_Task_
Omitting every picture, output the records below exactly, please.

_Data shown_
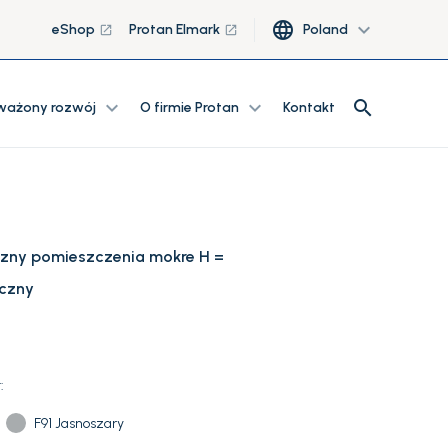
language
expand_more
eShop
Protan Elmark
Poland
launch
launch
search
expand_more
expand_more
search
ażony rozwój
O firmie Protan
Kontakt
rzny pomieszczenia mokre H =
czny
:
F91 Jasnoszary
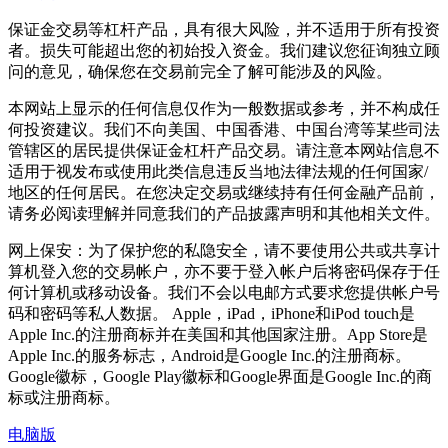
保证金交易等杠杆产品，具有很大风险，并不适用于所有投资
者。损失可能超出您的初始投入资金。我们建议您征询独立顾
问的意见，确保您在交易前完全了解可能涉及的风险。
本网站上显示的任何信息仅作为一般数据或参考，并不构成任
何投资建议。我们不向美国、中国香港、中国台湾等某些司法
管辖区的居民提供保证金杠杆产品交易。请注意本网站信息不
适用于视发布或使用此类信息违反当地法律法规的任何国家/
地区的任何居民。在您决定交易或继续持有任何金融产品前，
请务必阅读理解并同意我们的产品披露声明和其他相关文件。
网上保安：为了保护您的私隐安全，请不要使用公共或共享计
算机登入您的交易帐户，亦不要于登入帐户后将密码保存于任
何计算机或移动设备。我们不会以电邮方式要求您提供帐户号
码和密码等私人数据。 Apple，iPad，iPhone和iPod touch是
Apple Inc.的注册商标并在美国和其他国家注册。App Store是
Apple Inc.的服务标志，Android是Google Inc.的注册商标。
Google徽标，Google Play徽标和Google界面是Google Inc.的商
标或注册商标。
电脑版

_Response to this task_
language
expand_more
eShop
Protan Elmark
Poland
launch
launch
search
expand_more
expand_more
search
ażony rozwój
O firmie Protan
Kontakt
rzny pomieszczenia mokre H =
czny
:
F91 Jasnoszary
保证金交易等杠杆产品，具有很大风险，并不适用于所有投资
者。损失可能超出您的初始投入资金。我们建议您征询独立顾
问的意见，确保您在交易前完全了解可能涉及的风险。
本网站上显示的任何信息仅作为一般数据或参考，并不构成任
何投资建议。我们不向美国、中国香港、中国台湾等某些司法
管辖区的居民提供保证金杠杆产品交易。请注意本网站信息不
适用于视发布或使用此类信息违反当地法律法规的任何国家/
地区的任何居民。在您决定交易或继续持有任何金融产品前，
请务必阅读理解并同意我们的产品披露声明和其他相关文件。
网上保安：为了保护您的私隐安全，请不要使用公共或共享计
算机登入您的交易帐户，亦不要于登入帐户后将密码保存于任
何计算机或移动设备。我们不会以电邮方式要求您提供帐户号
码和密码等私人数据。 Apple，iPad，iPhone和iPod touch是
Apple Inc.的注册商标并在美国和其他国家注册。App Store是
Apple Inc.的服务标志，Android是Google Inc.的注册商标。
Google徽标，Google Play徽标和Google界面是Google Inc.的商
标或注册商标。
电脑版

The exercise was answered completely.